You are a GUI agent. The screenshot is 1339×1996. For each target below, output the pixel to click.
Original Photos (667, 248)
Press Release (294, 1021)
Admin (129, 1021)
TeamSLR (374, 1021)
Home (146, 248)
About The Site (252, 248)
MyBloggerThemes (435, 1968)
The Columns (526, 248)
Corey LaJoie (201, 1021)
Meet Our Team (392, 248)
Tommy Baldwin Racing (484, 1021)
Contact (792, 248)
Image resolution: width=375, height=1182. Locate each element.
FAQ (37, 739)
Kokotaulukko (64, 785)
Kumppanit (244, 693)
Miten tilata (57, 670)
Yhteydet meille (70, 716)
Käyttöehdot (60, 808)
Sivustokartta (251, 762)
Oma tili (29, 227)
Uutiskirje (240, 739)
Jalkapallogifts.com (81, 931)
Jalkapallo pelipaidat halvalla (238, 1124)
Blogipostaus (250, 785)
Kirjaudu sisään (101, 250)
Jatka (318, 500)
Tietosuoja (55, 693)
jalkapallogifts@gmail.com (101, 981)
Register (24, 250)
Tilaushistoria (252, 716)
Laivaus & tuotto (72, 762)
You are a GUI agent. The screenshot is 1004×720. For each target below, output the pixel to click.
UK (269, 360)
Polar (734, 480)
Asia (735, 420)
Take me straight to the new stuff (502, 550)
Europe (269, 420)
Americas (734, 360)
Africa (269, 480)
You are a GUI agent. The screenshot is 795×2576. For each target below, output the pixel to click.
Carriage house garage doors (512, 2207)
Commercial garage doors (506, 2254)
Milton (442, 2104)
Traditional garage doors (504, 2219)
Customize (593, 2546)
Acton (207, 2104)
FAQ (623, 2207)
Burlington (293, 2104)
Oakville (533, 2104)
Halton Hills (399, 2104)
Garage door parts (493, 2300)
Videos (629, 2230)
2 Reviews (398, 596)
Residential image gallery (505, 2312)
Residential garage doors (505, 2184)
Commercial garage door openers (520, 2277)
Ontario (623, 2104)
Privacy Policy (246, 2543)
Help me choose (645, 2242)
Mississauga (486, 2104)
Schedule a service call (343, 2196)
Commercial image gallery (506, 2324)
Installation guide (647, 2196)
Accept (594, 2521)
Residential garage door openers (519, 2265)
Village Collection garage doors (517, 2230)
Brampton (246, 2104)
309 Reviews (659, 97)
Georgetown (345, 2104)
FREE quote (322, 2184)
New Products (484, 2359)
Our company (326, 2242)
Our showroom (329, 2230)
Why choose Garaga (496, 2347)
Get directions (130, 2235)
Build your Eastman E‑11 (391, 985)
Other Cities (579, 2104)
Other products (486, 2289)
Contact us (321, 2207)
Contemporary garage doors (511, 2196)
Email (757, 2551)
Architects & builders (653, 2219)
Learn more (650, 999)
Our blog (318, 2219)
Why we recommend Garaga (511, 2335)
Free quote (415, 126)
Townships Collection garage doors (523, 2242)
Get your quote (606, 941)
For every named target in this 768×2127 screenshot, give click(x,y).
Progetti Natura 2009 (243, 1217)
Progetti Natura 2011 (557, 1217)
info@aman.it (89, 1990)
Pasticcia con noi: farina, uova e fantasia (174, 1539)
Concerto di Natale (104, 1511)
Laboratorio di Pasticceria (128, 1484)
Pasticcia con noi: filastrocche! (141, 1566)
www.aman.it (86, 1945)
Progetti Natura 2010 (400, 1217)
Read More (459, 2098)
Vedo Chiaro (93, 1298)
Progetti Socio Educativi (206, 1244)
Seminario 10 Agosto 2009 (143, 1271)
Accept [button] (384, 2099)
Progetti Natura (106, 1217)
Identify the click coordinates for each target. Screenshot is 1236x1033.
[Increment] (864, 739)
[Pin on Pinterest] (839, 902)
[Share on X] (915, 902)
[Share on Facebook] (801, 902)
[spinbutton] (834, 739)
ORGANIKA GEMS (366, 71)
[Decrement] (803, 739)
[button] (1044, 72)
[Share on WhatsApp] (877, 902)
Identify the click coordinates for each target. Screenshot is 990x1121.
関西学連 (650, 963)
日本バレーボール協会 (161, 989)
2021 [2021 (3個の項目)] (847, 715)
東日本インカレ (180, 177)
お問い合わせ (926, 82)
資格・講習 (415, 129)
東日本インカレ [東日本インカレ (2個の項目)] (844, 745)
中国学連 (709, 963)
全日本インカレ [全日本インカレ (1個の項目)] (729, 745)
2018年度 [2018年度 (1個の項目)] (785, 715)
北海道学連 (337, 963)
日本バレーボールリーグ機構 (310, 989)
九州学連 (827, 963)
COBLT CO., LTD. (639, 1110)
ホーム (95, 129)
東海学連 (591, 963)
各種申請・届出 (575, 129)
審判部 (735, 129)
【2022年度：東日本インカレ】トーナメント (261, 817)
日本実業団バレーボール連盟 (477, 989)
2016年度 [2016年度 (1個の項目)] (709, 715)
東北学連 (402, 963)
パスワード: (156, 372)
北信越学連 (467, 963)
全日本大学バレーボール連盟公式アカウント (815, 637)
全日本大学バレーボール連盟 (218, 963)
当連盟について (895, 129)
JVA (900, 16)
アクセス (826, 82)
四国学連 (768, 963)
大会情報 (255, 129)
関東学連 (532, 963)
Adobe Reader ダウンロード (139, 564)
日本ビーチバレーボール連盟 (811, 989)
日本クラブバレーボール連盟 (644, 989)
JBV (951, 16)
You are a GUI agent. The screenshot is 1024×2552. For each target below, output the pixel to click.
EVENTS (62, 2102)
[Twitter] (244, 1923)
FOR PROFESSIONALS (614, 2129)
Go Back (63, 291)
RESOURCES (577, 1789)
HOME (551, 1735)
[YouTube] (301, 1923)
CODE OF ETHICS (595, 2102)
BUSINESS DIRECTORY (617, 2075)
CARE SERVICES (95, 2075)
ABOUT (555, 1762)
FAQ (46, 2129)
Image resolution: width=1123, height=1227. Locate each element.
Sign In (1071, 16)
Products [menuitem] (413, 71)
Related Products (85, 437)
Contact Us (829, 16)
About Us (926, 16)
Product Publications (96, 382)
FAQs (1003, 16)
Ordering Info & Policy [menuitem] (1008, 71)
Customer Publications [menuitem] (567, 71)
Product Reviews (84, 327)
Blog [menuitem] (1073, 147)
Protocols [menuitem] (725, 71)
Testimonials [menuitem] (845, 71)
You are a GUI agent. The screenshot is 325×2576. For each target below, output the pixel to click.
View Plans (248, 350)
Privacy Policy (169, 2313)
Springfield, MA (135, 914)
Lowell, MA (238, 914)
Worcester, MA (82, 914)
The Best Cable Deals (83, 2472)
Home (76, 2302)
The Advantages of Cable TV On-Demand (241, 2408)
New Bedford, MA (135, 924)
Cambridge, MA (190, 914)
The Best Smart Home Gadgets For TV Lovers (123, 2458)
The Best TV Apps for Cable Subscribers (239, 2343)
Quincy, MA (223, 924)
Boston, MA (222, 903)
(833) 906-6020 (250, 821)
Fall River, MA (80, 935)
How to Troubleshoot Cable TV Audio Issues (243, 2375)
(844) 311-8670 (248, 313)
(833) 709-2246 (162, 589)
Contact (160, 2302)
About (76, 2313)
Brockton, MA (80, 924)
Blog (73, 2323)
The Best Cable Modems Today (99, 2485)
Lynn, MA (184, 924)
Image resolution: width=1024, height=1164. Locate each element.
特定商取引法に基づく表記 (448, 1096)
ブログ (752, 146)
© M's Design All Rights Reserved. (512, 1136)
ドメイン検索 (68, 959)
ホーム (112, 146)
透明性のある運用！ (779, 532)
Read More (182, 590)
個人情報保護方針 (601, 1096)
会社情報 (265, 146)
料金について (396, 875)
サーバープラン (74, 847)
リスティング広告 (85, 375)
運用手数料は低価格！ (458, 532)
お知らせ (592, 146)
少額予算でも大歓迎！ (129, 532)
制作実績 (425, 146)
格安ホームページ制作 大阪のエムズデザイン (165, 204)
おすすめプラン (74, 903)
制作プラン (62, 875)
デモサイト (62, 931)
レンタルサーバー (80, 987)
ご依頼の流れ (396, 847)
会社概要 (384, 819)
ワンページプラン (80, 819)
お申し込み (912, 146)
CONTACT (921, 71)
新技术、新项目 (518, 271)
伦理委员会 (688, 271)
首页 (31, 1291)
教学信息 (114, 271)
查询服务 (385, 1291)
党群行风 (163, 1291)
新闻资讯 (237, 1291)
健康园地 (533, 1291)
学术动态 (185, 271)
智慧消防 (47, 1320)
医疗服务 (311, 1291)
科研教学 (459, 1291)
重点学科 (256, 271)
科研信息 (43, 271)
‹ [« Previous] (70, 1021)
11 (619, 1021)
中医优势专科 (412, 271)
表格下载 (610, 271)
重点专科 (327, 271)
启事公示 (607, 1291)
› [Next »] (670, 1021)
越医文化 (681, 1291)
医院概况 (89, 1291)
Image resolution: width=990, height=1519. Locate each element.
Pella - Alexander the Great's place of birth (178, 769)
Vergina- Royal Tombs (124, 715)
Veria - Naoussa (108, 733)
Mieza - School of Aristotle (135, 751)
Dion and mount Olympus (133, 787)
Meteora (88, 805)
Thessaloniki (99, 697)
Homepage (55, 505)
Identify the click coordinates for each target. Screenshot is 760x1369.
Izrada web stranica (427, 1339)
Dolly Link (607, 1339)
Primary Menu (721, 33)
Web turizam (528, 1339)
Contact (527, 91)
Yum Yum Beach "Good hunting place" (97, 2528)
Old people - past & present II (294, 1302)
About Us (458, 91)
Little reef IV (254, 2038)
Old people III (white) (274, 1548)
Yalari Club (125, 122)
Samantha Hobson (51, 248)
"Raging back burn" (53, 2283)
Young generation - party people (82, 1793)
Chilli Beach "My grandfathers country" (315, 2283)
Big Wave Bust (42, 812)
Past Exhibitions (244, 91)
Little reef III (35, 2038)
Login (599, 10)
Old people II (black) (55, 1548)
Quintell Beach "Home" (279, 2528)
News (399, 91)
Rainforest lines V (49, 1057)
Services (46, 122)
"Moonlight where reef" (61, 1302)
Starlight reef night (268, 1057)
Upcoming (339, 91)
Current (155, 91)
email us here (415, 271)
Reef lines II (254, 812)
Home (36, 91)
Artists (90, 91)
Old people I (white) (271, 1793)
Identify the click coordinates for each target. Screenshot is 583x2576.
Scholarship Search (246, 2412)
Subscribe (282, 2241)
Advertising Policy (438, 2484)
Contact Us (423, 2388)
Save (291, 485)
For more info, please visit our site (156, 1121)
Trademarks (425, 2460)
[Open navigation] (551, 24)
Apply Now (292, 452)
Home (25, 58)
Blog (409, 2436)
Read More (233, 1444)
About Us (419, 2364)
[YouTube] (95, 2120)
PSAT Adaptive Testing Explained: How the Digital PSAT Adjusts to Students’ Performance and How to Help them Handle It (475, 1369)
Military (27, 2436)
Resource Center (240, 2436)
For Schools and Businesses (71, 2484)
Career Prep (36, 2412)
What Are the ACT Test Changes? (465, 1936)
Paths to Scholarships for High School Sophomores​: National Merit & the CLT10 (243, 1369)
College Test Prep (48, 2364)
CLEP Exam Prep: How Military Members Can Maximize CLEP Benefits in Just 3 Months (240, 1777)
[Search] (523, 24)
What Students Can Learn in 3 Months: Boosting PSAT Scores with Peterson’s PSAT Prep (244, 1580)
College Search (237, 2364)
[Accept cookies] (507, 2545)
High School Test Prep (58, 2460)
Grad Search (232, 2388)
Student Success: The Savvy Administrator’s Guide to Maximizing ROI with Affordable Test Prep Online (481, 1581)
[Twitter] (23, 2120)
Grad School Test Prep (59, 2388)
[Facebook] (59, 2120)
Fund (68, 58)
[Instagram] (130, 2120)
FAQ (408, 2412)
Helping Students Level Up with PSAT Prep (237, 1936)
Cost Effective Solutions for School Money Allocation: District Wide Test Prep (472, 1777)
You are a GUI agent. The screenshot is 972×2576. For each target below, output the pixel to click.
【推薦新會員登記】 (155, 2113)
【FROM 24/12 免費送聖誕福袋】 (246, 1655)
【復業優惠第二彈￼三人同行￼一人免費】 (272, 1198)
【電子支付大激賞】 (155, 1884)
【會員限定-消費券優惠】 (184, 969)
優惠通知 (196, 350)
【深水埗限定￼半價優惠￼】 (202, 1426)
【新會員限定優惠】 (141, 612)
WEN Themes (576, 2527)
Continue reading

* * *

Pull each line that includes the word "Locate" out of the material above.

Image resolution: width=375, height=1182. Locate each element.
Image resolution: width=1123, height=1227. Locate each element.
Image resolution: width=1024, height=1164. Locate each element.
Image resolution: width=990, height=1519. Locate each element.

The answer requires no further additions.